Mas aí, hoje, o Chávez caiu. Só que os militares entregaram o governo a um civil democrata. Talvez a América Latina tenha entendido que a idéia de romper com tudo, do autoritarismo machista, só dá em bananada. Temos que nos defender sim da atual arrogância imperial americana. Mas a única maneira será pela democracia radical.

Por isso acho boa notícia a queda do Chávez. Acordamos mais fortes hoje e eu já posso ‘desbananizar’ a América Latina. Para termos respeito da América e do mundo temos de ser democráticos. Tendo moral pra dizer não.”

Internet, motoboys, celulares e postes de luz A reação popular ao governo golpista de Carmona não se deu somente em Caracas. No interior do país, o povo foi às ruas exigir a volta de Hugo Chávez. Até porque a popularidade do presidente era mais alta no interior do que na capital. Mas foi em Caracas que a reação colocou em xeque o novo regime. “Como não se sabia o que estava acontecendo, tanto porque o novo governo tinha fechado as principais rádios e TVs comunitárias e os veículos comerciais não falavam mais nada sobre Chávez e a revolta das ruas, as pessoas organizaram um circuito de comunicação alternativa que foi a salvação do movimento.

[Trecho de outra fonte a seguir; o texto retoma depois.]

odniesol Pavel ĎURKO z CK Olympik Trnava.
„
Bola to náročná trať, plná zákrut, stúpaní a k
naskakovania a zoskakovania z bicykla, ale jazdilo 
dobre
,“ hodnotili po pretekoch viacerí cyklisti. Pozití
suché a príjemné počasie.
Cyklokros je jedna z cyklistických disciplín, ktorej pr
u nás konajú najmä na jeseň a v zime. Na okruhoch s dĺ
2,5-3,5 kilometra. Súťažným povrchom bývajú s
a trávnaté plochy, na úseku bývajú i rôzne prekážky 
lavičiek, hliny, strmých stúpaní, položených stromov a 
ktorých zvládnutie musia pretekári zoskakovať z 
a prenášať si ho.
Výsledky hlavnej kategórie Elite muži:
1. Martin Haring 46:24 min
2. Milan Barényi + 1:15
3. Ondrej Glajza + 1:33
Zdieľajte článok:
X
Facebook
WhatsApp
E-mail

Em primeiro lugar, os que tinham internet se comunicavam com gente do mundo inteiro e se inteiravam a respeito de como outros governos estavam tratando o golpe”, conta Blanca Eekhout. “Essas pessoas avisavam seus amigos por telefones, que permaneceram ligados. Principalmente aos celulares”, completa. Em Caracas, em razão do mau serviço da telefonia fixa que quase não atende os bairros populares, a maior parte dessa população faz uso de celulares. (...) Nesse circuito alternativo de informação, foi muito importante a ação dos motoboys. Em Caracas, eles são aproximadamente 1.500. A maior parte vive na parte alta da cidade e é chavista. Após a definição dos horários dos protestos contra o golpe, eles visitavam os bairros e repassavam a informação para que outras comunidades pudessem se organizar. Isso fez com que os motoboys fossem duramente reprimidos pela Polícia Metropolitana. (...)

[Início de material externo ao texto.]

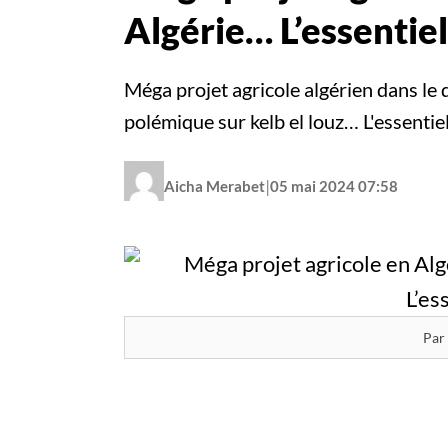
Algérie… L’essentiel
Méga projet agricole algérien dans le d
polémique sur kelb el louz… L'essentiel 
|
Aicha Merabet
05 mai 2024 07:58
Par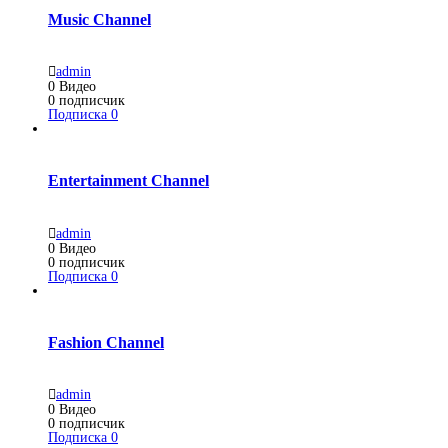
Music Channel
admin
0
Видео
0
подписчик
Подписка
0
Entertainment Channel
admin
0
Видео
0
подписчик
Подписка
0
Fashion Channel
admin
0
Видео
0
подписчик
Подписка
0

Até os postes de luz de Caracas que são de metal acabaram sendo utilizados como instrumento de comunicação. Os motoboys passavam com barras de metal batendo nos postes e fazendo um barulho ensurdecedor. Era a senha para que as pessoas saíssem para receber informação. “Ou como preferiam os jornais locais, para que as hordas chavistas se organizassem”, ironiza o jornalista, Aran Aharoniam, correspondente internacional na Venezuela quando do golpe e, ao fim da edição do livro, diretor da Telesur.